Molecular Barcode (MolBar): Molecular Identifier for Organic and Inorganic Molecules

Project description

MolBar

logo

This package provides an implementation of the Molecular Barcode (MolBar) as a quantum chemistry-inspired molecular identifier to ensure data uniqueness in databases, supporting organic and inorganic molecules while attempting to describe relative and absolute configuration including centric, axial/helical and planar chirality.

License: MIT PyPI Downloads ChemRxiv Paper

It does this by fragmentating a molecule into rigid parts which are then idealized with a specialized non-physical force field. The molecule is then described by different matrices encoding topology (connectivity), topography (3D positions of atoms after input unification), and absolute configuration (by calculating a chirality index).
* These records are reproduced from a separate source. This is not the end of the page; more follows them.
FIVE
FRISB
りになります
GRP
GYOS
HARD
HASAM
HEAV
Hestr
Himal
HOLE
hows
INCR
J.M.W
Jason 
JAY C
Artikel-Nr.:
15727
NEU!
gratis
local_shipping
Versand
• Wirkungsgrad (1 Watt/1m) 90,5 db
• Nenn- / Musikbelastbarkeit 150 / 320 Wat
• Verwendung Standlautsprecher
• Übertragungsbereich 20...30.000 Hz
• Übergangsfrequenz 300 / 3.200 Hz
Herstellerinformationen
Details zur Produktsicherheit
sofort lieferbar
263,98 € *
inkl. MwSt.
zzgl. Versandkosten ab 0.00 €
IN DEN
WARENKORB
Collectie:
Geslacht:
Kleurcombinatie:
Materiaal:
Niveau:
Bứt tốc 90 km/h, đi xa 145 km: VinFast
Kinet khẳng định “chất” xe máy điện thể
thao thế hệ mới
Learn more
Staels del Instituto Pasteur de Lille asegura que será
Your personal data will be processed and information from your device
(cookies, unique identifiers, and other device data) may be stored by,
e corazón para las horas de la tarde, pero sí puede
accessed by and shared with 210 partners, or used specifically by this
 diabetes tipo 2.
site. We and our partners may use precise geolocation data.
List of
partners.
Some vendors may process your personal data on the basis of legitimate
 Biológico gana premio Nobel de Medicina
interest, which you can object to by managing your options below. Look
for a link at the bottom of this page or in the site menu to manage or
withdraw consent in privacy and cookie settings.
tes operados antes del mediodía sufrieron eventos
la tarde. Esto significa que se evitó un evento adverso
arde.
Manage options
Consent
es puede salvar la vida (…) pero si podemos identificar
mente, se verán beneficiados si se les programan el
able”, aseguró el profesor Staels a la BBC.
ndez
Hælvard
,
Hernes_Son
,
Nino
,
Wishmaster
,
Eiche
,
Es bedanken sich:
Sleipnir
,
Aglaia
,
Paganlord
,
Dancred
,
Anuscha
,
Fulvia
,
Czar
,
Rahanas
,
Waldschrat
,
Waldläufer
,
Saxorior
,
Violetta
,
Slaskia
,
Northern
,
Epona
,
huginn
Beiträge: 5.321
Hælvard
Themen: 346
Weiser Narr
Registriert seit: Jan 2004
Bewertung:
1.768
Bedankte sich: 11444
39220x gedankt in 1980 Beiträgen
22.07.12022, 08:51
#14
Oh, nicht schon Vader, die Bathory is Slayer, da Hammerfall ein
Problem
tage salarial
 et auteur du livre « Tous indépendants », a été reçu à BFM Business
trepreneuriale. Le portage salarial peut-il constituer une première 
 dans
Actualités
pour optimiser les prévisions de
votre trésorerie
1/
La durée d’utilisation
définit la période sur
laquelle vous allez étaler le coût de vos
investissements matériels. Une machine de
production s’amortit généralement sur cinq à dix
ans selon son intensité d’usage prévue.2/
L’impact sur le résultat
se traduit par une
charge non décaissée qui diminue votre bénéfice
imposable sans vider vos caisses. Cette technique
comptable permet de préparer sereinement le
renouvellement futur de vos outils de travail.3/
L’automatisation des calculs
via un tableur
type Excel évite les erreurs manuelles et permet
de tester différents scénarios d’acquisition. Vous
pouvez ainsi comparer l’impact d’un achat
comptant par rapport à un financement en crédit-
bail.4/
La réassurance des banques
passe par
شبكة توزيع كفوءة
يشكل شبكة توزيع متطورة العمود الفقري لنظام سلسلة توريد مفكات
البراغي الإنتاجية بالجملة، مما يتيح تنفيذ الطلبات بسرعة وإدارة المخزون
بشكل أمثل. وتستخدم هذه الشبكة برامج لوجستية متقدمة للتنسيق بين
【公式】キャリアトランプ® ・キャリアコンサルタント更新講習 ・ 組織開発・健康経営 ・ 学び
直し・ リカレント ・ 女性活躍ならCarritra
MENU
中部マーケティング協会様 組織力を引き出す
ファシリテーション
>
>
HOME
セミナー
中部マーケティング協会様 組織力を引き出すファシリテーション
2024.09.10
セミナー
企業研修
The final barcode is the concatenated spectra of these matrices.

Current Limitations

So far, the input file must contain 3D coordinates and explicit hydrogens.
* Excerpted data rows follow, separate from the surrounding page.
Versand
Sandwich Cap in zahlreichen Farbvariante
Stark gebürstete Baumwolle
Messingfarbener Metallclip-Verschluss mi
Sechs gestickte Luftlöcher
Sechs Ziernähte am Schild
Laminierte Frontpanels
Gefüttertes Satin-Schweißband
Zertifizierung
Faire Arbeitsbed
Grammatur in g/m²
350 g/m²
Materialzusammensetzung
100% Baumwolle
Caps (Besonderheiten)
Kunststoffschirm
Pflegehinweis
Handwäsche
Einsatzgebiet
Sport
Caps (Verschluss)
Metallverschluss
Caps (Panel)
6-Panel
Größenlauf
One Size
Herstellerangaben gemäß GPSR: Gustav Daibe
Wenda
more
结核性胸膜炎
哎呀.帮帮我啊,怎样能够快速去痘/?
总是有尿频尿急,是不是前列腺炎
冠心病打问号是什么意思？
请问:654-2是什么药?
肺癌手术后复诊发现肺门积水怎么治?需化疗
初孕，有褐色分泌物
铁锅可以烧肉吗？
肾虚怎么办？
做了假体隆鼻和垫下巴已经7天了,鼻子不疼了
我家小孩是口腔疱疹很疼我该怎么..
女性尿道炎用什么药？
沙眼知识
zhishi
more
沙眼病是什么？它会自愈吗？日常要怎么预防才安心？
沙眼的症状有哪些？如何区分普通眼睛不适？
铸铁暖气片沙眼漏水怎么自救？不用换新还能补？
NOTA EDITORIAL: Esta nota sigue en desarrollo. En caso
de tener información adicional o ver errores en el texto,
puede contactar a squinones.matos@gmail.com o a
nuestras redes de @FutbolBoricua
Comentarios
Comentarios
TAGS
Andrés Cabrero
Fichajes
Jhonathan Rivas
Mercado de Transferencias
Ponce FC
Further, it should work well for organic and inorganic molecules with typical 2c2e bonding. It can describe molecules based on their relative and absolute configuration, including centric, axial/helical and planar chirality.

As the usual starting point are 3D Cartesian coordinates, right now, problems can occur if it is not easy to determine which atoms are bonded, especially for metal complexes with η-bonds. Further, problems can occur if the geometry around a metal in a complex cannot be classified by one of the standard VSEPR model. If you are not sure, just use the -d option when using MolBar as a commandline tool or use write_trj=True when using MolBar as a Python module to look at the optimized trajectories of each fragment. If something is unclear to you or something unusual happens, I would appreciate if you report it by posting issues or by e-mail (van.staalduinen@pc.rwth-aachen.de).
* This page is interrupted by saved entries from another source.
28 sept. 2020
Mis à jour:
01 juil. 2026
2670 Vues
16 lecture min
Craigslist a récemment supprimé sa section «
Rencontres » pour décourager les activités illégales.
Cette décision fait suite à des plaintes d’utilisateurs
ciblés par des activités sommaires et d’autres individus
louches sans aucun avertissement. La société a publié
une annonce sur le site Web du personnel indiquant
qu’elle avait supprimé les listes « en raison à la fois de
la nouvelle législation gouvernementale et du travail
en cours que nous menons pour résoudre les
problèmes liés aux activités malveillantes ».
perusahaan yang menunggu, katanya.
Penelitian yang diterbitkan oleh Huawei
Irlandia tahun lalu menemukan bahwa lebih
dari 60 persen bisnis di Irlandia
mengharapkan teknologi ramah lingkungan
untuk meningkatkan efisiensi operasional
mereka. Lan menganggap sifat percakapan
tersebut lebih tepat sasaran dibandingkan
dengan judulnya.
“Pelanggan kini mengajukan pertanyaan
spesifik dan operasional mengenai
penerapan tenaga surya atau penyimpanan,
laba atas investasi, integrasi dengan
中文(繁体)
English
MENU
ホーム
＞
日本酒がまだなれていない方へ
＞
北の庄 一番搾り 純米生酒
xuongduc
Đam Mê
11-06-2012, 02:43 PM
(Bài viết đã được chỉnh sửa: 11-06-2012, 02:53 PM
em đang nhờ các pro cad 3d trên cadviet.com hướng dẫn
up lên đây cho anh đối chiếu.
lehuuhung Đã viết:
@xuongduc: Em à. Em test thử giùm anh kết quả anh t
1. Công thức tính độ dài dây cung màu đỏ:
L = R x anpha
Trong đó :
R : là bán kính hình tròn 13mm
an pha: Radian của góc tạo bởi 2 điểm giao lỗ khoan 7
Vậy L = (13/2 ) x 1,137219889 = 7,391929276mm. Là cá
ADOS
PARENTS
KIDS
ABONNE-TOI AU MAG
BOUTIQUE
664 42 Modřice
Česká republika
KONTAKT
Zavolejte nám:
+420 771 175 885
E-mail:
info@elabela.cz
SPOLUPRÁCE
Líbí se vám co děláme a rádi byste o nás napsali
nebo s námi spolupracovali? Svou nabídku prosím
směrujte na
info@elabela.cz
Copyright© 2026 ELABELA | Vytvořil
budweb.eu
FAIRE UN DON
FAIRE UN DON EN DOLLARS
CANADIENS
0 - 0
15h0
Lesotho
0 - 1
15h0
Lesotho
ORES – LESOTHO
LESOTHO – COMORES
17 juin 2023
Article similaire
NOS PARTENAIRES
For rigidity analysis, MolBar only considers double/triple bonds and rings to be rigid. For example, an obstacle to rotation due to bulkiness of substituents is not taken into account, but can be added manually from the input file (additional dihedral constraint, but that should be used as an exception and carefully).

Getting started (tested on Linux and macOS, compiling works for Windows only in WSL)

For Linux/macOS

Using a virtual environment is highly recommended because it allows you to create isolated environments with their own dependencies, without interfering with other Python projects or the system Python installation. This ensures that your Python environment remains consistent and reproducible across different machines and over time. To create one, type in the following command in your terminal:

 python3 -m venv path/to/venv

To activate the enviroment, type in:

 source path/to/venv/bin/activate

To install Molbar, enter`the following command in your terminal:

pip install molbar

For Windows

Since compiling in a standard Windows environment does not work yet, it is highly recommended to use the WSL (Windows Subsystem for Linux) extension. Simply follow this installation guide: https://learn.microsoft.com/en-us/windows/wsl/install. Note that a Fortran compiler needs to be installed manually in the WSL environment. Otherwise, the installation of MolBar will result in an error.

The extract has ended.